Let's Write About Sex, Baby

Every year the Literary Review sponsors the Bad Sex in Fiction Award. This definitely dubious honor acknowledges the worst sex scenes published the previous year. The "winner's circle," consisting of such literary powerhouses as Normal Mailer and Tom Wolfe, suggests just how difficult the challenge of writing about sex is for even the most talented writers. As far as I know there's no corresponding Good Sex in Fiction Award and this absence clearly also speaks to a reality that readers and writers, like other great marriages, need to admit sometimes: our literary sex life sucks.

In the last year I read a compelling mystery that features a hot detective and his even hotter love interest but only alludes to their sex life by showing them retiring to the bedroom, leaving me alone in their living room ear pressed to the door. I read a gorgeous relationship memoir that shares every intimate detail and minutia of the couple's life--favorite foods, how they met, what they fought about--but glaringly absent was any mention of their sex life (unless you count their children as evidence). And I read a literary bestseller that intimates sex rather than describing it, with references like, "He wanted me to talk afterwards." and " 'This was wrong.' "

Television, film, even good ol' fashioned billboards still unabashedly feature sex. So why are authors shying away? Maybe as sex has become ubiquitous in our culture literature isn't as compelled to kiss and tell as in the days of daring classics like Delta in Venus or Fanny Hill. Or maybe knowing you could be nominated for a bad sex award is creating some performance anxiety.

There's an app that "cleans up" texts that you're reading by converting foul and sexual language to "appropriate" vocabulary. I have no interest in this whatsoever. But if anyone invents an app that actually adds some spice, peppering otherwise tepid but well written prose with some expletives or saucy sex scenes, sign me up.

To this end, Edan Lepucki, the bestselling author of the weird and wonderful debut novel California, is also a well respected writing teacher known for challenging her students to write about sex.
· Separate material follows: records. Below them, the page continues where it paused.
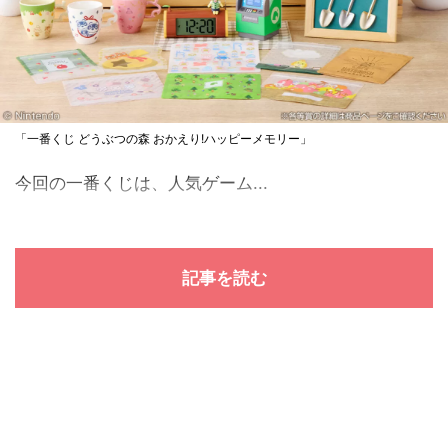
「一番くじ どうぶつの森 おかえり!ハッピーメモリー」
今回の一番くじは、人気ゲーム...
記事を読む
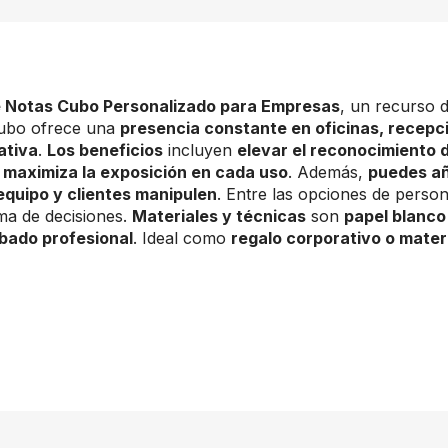
e Notas Cubo Personalizado para Empresas
, un recurso 
cubo ofrece una
presencia constante en oficinas, recepc
ativa
.
Los beneficios
incluyen
elevar el reconocimiento 
y
maximiza la exposición en cada uso
. Además,
puedes añ
equipo y clientes manipulen
. Entre las opciones de person
toma de decisiones.
Materiales y técnicas
son
papel blanco
bado profesional
. Ideal como
regalo corporativo o materi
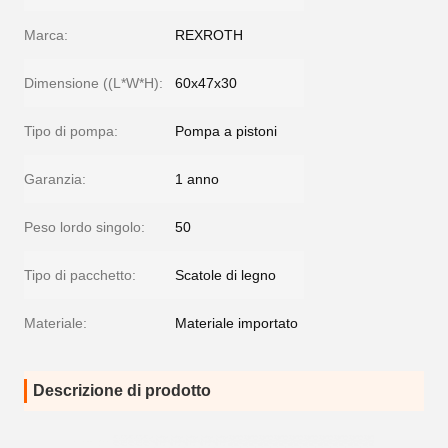
Marca:
REXROTH
Dimensione ((L*W*H):
60x47x30
Tipo di pompa:
Pompa a pistoni
Garanzia:
1 anno
Peso lordo singolo:
50
Tipo di pacchetto:
Scatole di legno
Materiale:
Materiale importato
Descrizione di prodotto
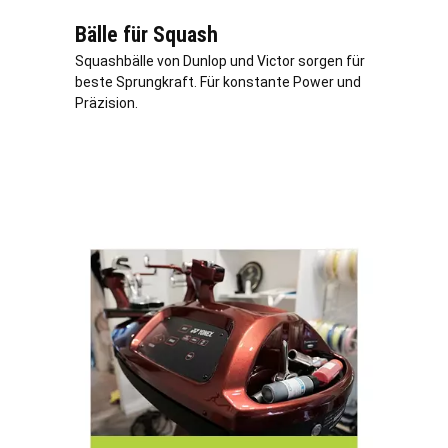
Bälle für Squash
Squashbälle von Dunlop und Victor sorgen für
beste Sprungkraft. Für konstante Power und
Präzision.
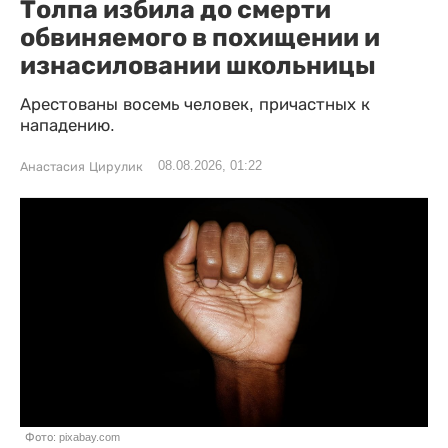
Толпа избила до смерти
обвиняемого в похищении и
изнасиловании школьницы
Арестованы восемь человек, причастных к
нападению.
08.08.2026, 01:22
Анастасия Цирулик
Фото: pixabay.com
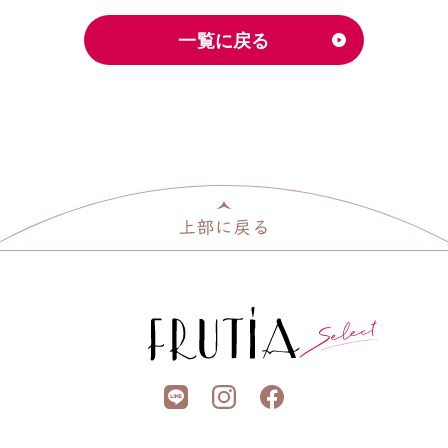
一覧に戻る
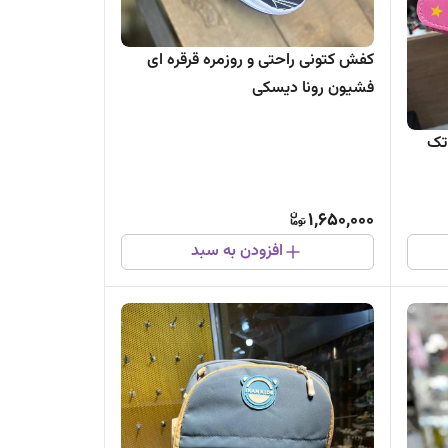
کفش کتونی راحتی و روزمره قرقره ای
فشیون رونا دیسکی
تک
1,650,000
افزودن به سبد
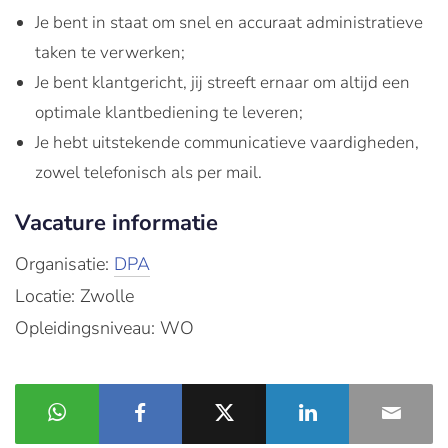
Je bent in staat om snel en accuraat administratieve
taken te verwerken;
Je bent klantgericht, jij streeft ernaar om altijd een
optimale klantbediening te leveren;
Je hebt uitstekende communicatieve vaardigheden,
zowel telefonisch als per mail.
Vacature informatie
Organisatie:
DPA
Locatie: Zwolle
Opleidingsniveau: WO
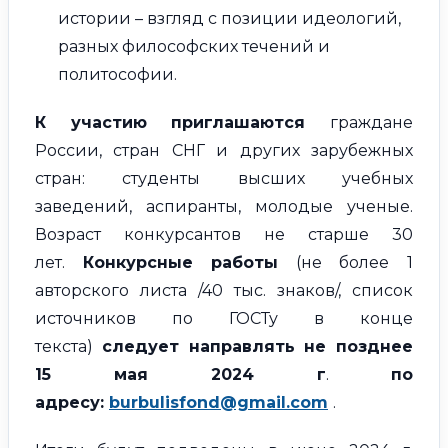
истории – взгляд с позиции идеологий,
разных философских течений и
политософии.
К участию приглашаются
граждане
России, стран СНГ и других зарубежных
стран: студенты высших учебных
заведений, аспиранты, молодые ученые.
Возраст конкурсантов не старше 30
лет.
Конкурсные работы
(не более 1
авторского листа /40 тыс. знаков/, список
источников по ГОСТу в конце
текста)
следует направлять
не позднее
15 мая 2024 г
.
по
адресу:
burbulisfond@gmail.com
.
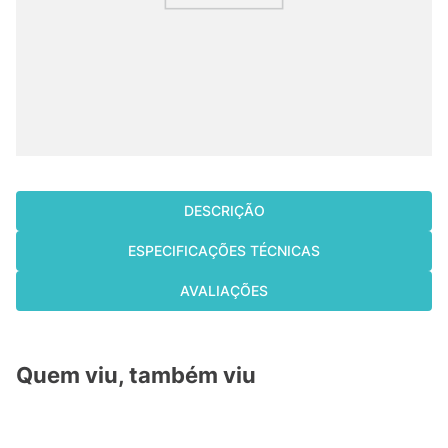
cassete
9
º
fujitsu
10
º
DESCRIÇÃO
ESPECIFICAÇÕES TÉCNICAS
AVALIAÇÕES
Quem viu, também viu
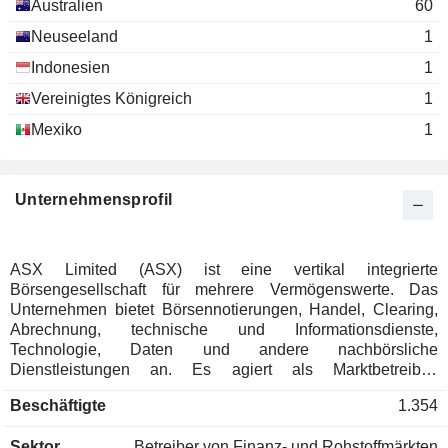
Australien
60
Anne Loveridge
Neuseeland
1
Dee McGrath
Indonesien
1
Vereinigtes Königreich
Peter Warne
1
ASX Settlement & Transfer Corp. Pty
Peter Marriott
Mexiko
1
Ltd.
Regional Banks
Jillian Broadbent
Unternehmensprofil
ASX Clear (Futures) Pty Ltd.
Peter Warne
Real Estate Development
Robert George Elstone
ASX Limited (ASX) ist eine vertikal integrierte
Dominic Stevens
Börsengesellschaft für mehrere Vermögenswerte. Das
Unternehmen bietet Börsennotierungen, Handel, Clearing,
Elmer Funke Kupper
Abrechnung, technische und Informationsdienste,
Damian Roche
Technologie, Daten und andere nachbörsliche
Dienstleistungen an. Es agiert als Marktbetreiber,
Ken Henry
Clearinghaus und Vermittler von Zahlungssystemen. Die
Rob Woods
Beschäftigte
1.354
ASX betreibt Märkte für eine Reihe von Vermögenswerten,
darunter Aktien, festverzinsliche Wertpapiere, Rohstoffe und
Peter Marriott
Sektor
Betreiber von Finanz- und Rohstoffmärkten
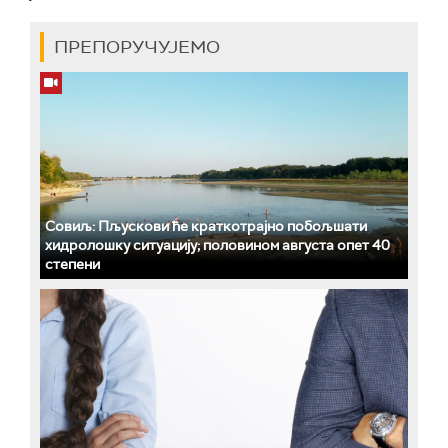
ПРЕПОРУЧУЈЕМО
Совиљ: Пљускови ће краткотрајно побољшати
хидролошку ситуацију; половином августа опет 40
степени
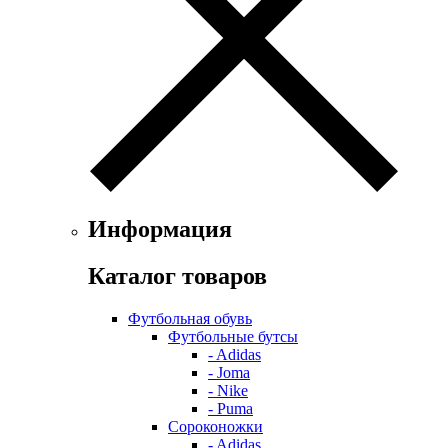
Информация
Каталог товаров
Футбольная обувь
Футбольные бутсы
- Adidas
- Joma
- Nike
- Puma
Сороконожки
- Adidas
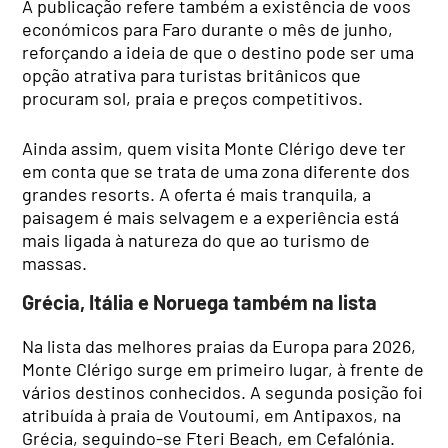
A publicação refere também a existência de voos
económicos para Faro durante o mês de junho,
reforçando a ideia de que o destino pode ser uma
opção atrativa para turistas britânicos que
procuram sol, praia e preços competitivos.
Ainda assim, quem visita Monte Clérigo deve ter
em conta que se trata de uma zona diferente dos
grandes resorts. A oferta é mais tranquila, a
paisagem é mais selvagem e a experiência está
mais ligada à natureza do que ao turismo de
massas.
Grécia, Itália e Noruega também na lista
Na lista das melhores praias da Europa para 2026,
Monte Clérigo surge em primeiro lugar, à frente de
vários destinos conhecidos. A segunda posição foi
atribuída à praia de Voutoumi, em Antipaxos, na
Grécia, seguindo-se Fteri Beach, em Cefalónia.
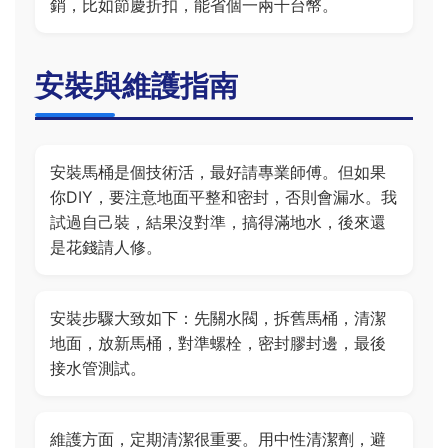
銷，比如節慶折扣，能省個一兩千台幣。
安裝與維護指南
安裝馬桶是個技術活，最好請專業師傅。但如果
你DIY，要注意地面平整和密封，否則會漏水。我
試過自己裝，結果沒對準，搞得滿地水，後來還
是花錢請人修。
安裝步驟大致如下：先關水閥，拆舊馬桶，清潔
地面，放新馬桶，對準螺栓，密封膠封邊，最後
接水管測試。
維護方面，定期清潔很重要。用中性清潔劑，避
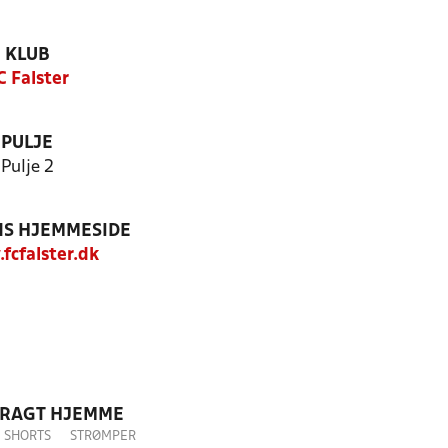
KLUB
C Falster
PULJE
Pulje 2
S HJEMMESIDE
fcfalster.dk
DRAGT HJEMME
SHORTS
STRØMPER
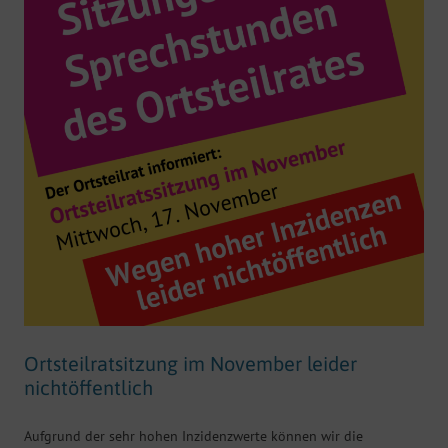
Ortsteilratsitzung im November leider
nichtöffentlich
Aufgrund der sehr hohen Inzidenzwerte können wir die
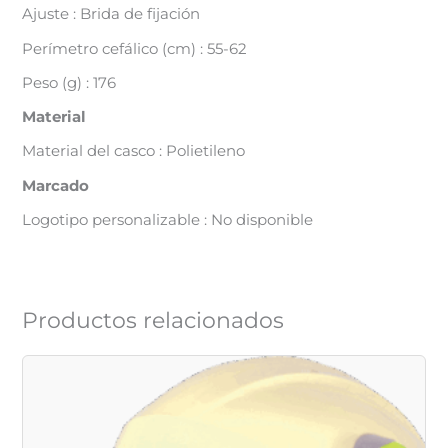
Ajuste : Brida de fijación
Perímetro cefálico (cm) : 55-62
Peso (g) : 176
Material
Material del casco : Polietileno
Marcado
Logotipo personalizable : No disponible
Productos relacionados
Este
producto
tiene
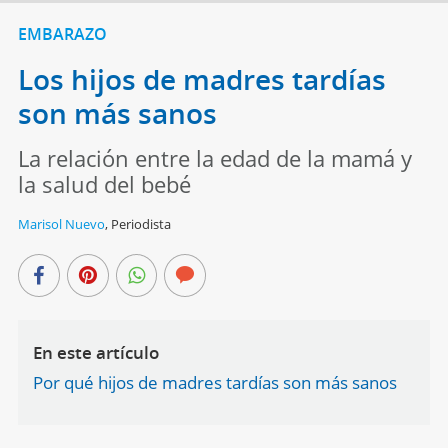
EMBARAZO
Los hijos de madres tardías
son más sanos
La relación entre la edad de la mamá y
la salud del bebé
Marisol Nuevo
,
Periodista
En este artículo
Por qué hijos de madres tardías son más sanos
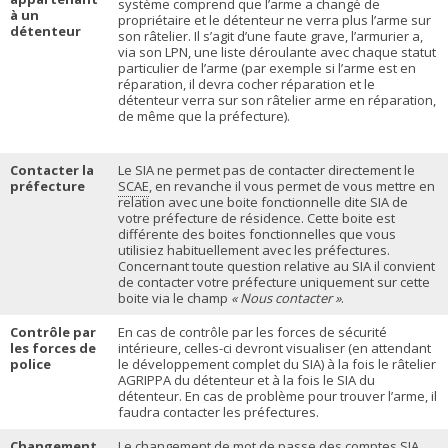
système comprend que l’arme a changé de
à un
propriétaire et le détenteur ne verra plus l’arme sur
détenteur
son râtelier. Il s’agit d’une faute grave, l’armurier a,
via son LPN, une liste déroulante avec chaque statut
particulier de l’arme (par exemple si l’arme est en
réparation, il devra cocher réparation et le
détenteur verra sur son râtelier arme en réparation,
de même que la préfecture).
Contacter la
Le SIA ne permet pas de contacter directement le
préfecture
SCAE
, en revanche il vous permet de vous mettre en
relation avec une boite fonctionnelle dite SIA de
votre préfecture de résidence. Cette boite est
différente des boites fonctionnelles que vous
utilisiez habituellement avec les préfectures.
Concernant toute question relative au SIA il convient
de contacter votre préfecture uniquement sur cette
boite via le champ
« Nous contacter »
.
Contrôle par
En cas de contrôle par les forces de sécurité
les forces de
intérieure, celles-ci devront visualiser (en attendant
police
le développement complet du SIA) à la fois le râtelier
AGRIPPA du détenteur et à la fois le SIA du
détenteur. En cas de problème pour trouver l’arme, il
faudra contacter les préfectures.
Changement
Le changement de mot de passe des comptes SIA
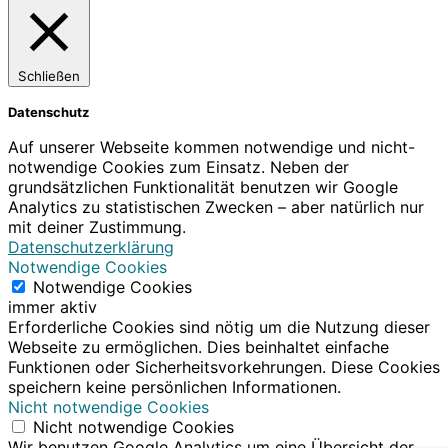
Schließen
Datenschutz
Auf unserer Webseite kommen notwendige und nicht-
notwendige Cookies zum Einsatz. Neben der
grundsätzlichen Funktionalität benutzen wir Google
Analytics zu statistischen Zwecken – aber natürlich nur
mit deiner Zustimmung.
Datenschutzerklärung
Notwendige Cookies
Notwendige Cookies
immer aktiv
Erforderliche Cookies sind nötig um die Nutzung dieser
Webseite zu ermöglichen. Dies beinhaltet einfache
Funktionen oder Sicherheitsvorkehrungen. Diese Cookies
speichern keine persönlichen Informationen.
Nicht notwendige Cookies
Nicht notwendige Cookies
Wir benutzen Google Analytics um eine Übersicht der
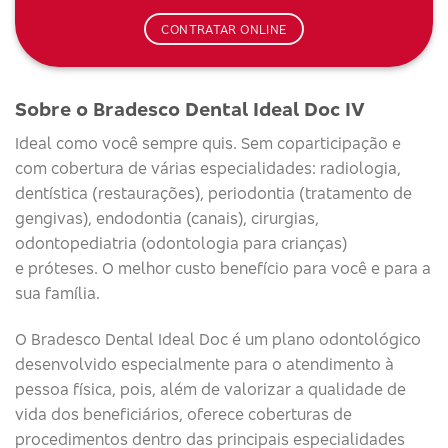
CONTRATAR ONLINE
Sobre o
Bradesco Dental Ideal Doc IV
Ideal como você sempre quis. Sem coparticipação e
com cobertura de várias especialidades: radiologia,
dentística (restaurações), periodontia (tratamento de
gengivas), endodontia (canais), cirurgias,
odontopediatria (odontologia para crianças)
e próteses. O melhor custo benefício para você e para a
sua família.
O Bradesco Dental Ideal Doc é um plano odontológico
desenvolvido especialmente para o atendimento à
pessoa física, pois, além de valorizar a qualidade de
vida dos beneficiários, oferece coberturas de
procedimentos dentro das principais especialidades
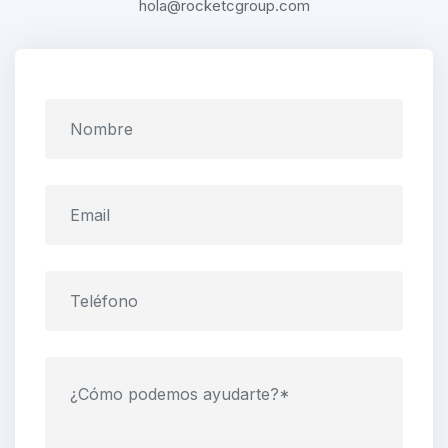
Email
hola@rocketcgroup.com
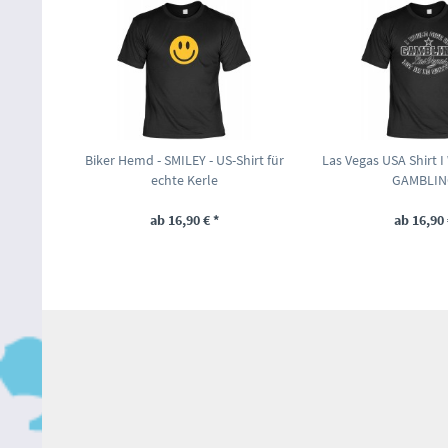
Biker Hemd - SMILEY - US-Shirt für
Las Vegas USA Shirt 
echte Kerle
GAMBLING
ab 16,90 € *
ab 16,90 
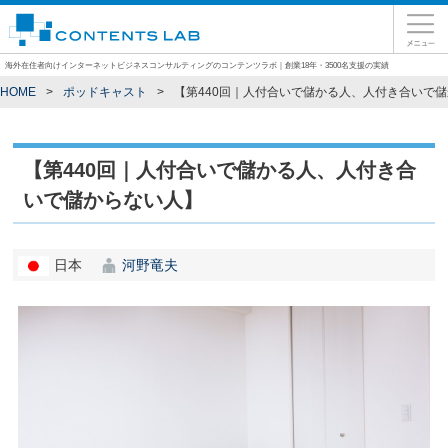
海外在住者向けインターネットビジネスコンサルティングのコンテンツラボ｜創業18年・3500名支援の実績
HOME
ポッドキャスト
【第440回｜人付合いで儲かる人、人付き合いで
【第440回｜人付合いで儲かる人、人付き合
いで儲からない人】
日本
河野竜夫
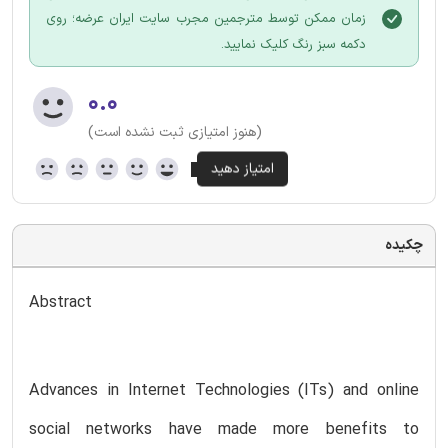
زمان ممکن توسط مترجمین مجرب سایت ایران عرضه؛ روی
دکمه سبز رنگ کلیک نمایید.
۰.۰
(هنوز امتیازی ثبت نشده است)
چکیده
Abstract
Advances in Internet Technologies (ITs) and online
social networks have made more benefits to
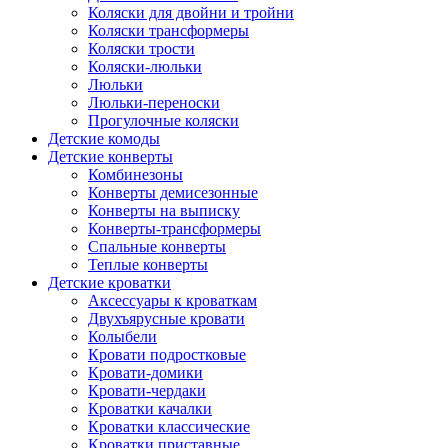
Коляски для двойни и тройни
Коляски трансформеры
Коляски трости
Коляски-люльки
Люльки
Люльки-переноски
Прогулочные коляски
Детские комоды
Детские конверты
Комбинезоны
Конверты демисезонные
Конверты на выписку
Конверты-трансформеры
Спальные конверты
Теплые конверты
Детские кроватки
Аксессуары к кроваткам
Двухъярусные кровати
Колыбели
Кровати подростковые
Кровати-домики
Кровати-чердаки
Кроватки качалки
Кроватки классические
Кроватки приставные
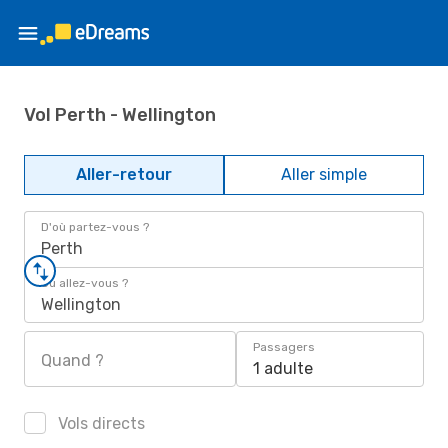
Vol Perth - Wellington
Aller-retour
Aller simple
D'où partez-vous ?
Perth
Où allez-vous ?
Wellington
Passagers
Quand ?
1 adulte
Vols directs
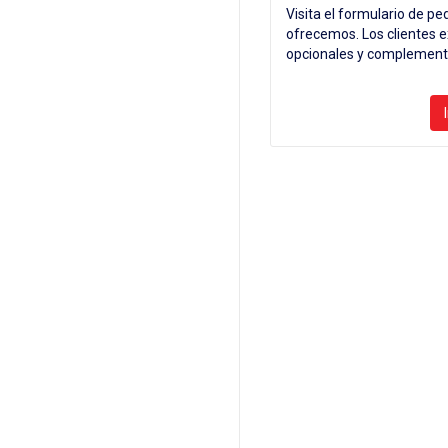
Visita el formulario de pe
ofrecemos. Los clientes 
opcionales y complement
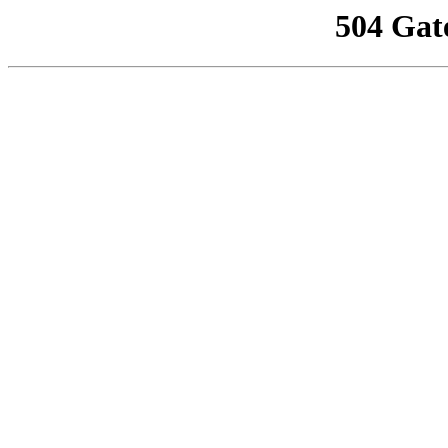
504 Gat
Through her company, Writing Workshops Los Angeles, she even offers a "Writing Sex" seminar that consistently sells out. Lepucki understands that writing about sex can help portray characters, convey themes, and add to plots. Hopefully as more writers graduate from her class this will mean more sex for the rest of us, when it comes to our reading anyway.

I've attempted the challenge of writing a literary sex scene. And on the wave of Fifty Shades of Grey my husband and I even tried our hand at writing erotic fiction in the hopes of cashing in. First of all, it's harder than it looks (no pun intended). Secondly it's, well, easy to get distracted from the writing...

Ultimately I hold writers to a high standard. (I believe that they are the highest life form, just below dogs.) I have called them to action on many occasions: demanding more children's picture books with multicultural characters, more books by and about women, more books that are laugh out loud funny, and now, more sex. But really it's all the same cause. Writing should speak all of our truths: the good, the bad, and especially the dirty.